Pianist Lang Lang performed with the National Symphony Orchestra on Nov. 4. (Detlef Schneider)

The pianist Lang Lang is one of today’s most popular, gifted and divisive performers. At a time when fewer and fewer classical artists are able to sell out a concert hall, he has mass appeal — as demonstrated on Sunday afternoon by the diverse crowd that filled the Kennedy Center for his recital. And there’s no denying his enormous talent. It’s his style that gets people talking. On Sunday, he swayed over the keys, conducted his own playing by gesturing with whatever hand happened to be free, dragged out Adagios melodramatically. This is too overdone for Mozart, some of us say, and dismiss him as exaggerated, a sell-out. And crowds continue to come.

Whatever you think of Lang Lang, it’s a feather in the cap of the National Symphony Orchestra to have snared him for a week-long residency at the Kennedy Center — six performances, including a different Beethoven concerto every night of his three concerts with the full orchestra. The draw was the orchestra’s equally divisive music director, Christoph Eschenbach, who will perform with and conduct him later in the week, and whom the pianist, in remarks at the end of Sunday’s program, called “my favorite musician in the entire world.”

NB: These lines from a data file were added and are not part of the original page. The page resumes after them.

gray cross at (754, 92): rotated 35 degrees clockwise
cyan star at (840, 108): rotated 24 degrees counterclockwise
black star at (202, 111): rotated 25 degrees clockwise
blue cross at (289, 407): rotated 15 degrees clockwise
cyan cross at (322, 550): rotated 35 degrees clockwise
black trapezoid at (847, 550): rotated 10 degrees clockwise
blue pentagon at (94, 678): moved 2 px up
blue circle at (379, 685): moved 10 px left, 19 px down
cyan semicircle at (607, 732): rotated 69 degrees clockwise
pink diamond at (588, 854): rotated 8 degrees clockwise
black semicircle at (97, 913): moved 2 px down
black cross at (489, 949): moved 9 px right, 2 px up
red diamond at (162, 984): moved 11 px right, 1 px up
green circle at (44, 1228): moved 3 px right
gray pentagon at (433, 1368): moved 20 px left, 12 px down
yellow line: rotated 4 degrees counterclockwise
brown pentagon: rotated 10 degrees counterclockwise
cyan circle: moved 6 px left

Over the years, my reaction to Lang Lang has gradually moved from initial appreciation of his talent to the head-shaking disapproval I share with many colleagues at what we see as his excesses. Sunday’s recital started off with what seemed to me more of the same: the light contours of Mozart’s early G Major sonata, K. 283, stretched to the breaking point and asked to carry an emotional freight beyond its ability to sustain. The second movement slowed to a crawl and exuded Big Emotion; the third movement became a jaunty gallop that seemed to signal to the audience, “Isn’t this jolly?” in a slightly too brittle tone. Everything seemed to have quotation marks around it. Two more Mozart sonatas followed, all marked by similar intensity: the left hand crashing down chords while the right hand sustained a gossamer web of sound in the second movement of the A minor sonata, K. 310; or the pervasive air of melancholy that bled from the Adagio opening of the E-flat major sonata, K. 282, into what is usually the more cheerful sonata form section that follows it.

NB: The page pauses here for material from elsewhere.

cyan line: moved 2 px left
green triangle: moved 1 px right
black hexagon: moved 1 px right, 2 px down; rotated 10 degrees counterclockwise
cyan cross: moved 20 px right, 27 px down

All of this is expressed through some sheerly beautiful playing. Lang Lang can spin a line of music up the keyboard in a single, slender, shimmering ribbon, getting smaller and smaller, touching on dynamic nuances beyond what you thought you were able to perceive; he did it again and again, just in case you thought it was an accident. Indeed, I can never stop listening when Lang Lang plays; he makes sure you follow along. I may not like what he’s doing, but I surely do hear that he’s doing it. I have always taken this as a sign of his populism: his playing is so transparent he’s making sure he spells it out for the crowd.

But as I listened on Sunday I idly began to question the facility of dismissing this major figure on the music scene as merely a talented showman. His recital program certainly didn’t pander: three Mozart sonatas followed by all four Chopin ballades. The Chopin, of course, is a more fitting vehicle for Lang Lang’s brand of emoting; the big-keyboard, big-gesture music that more easily accommodates his extremes of mood and his various ways of pushing the envelope. It sounded pretty terrific.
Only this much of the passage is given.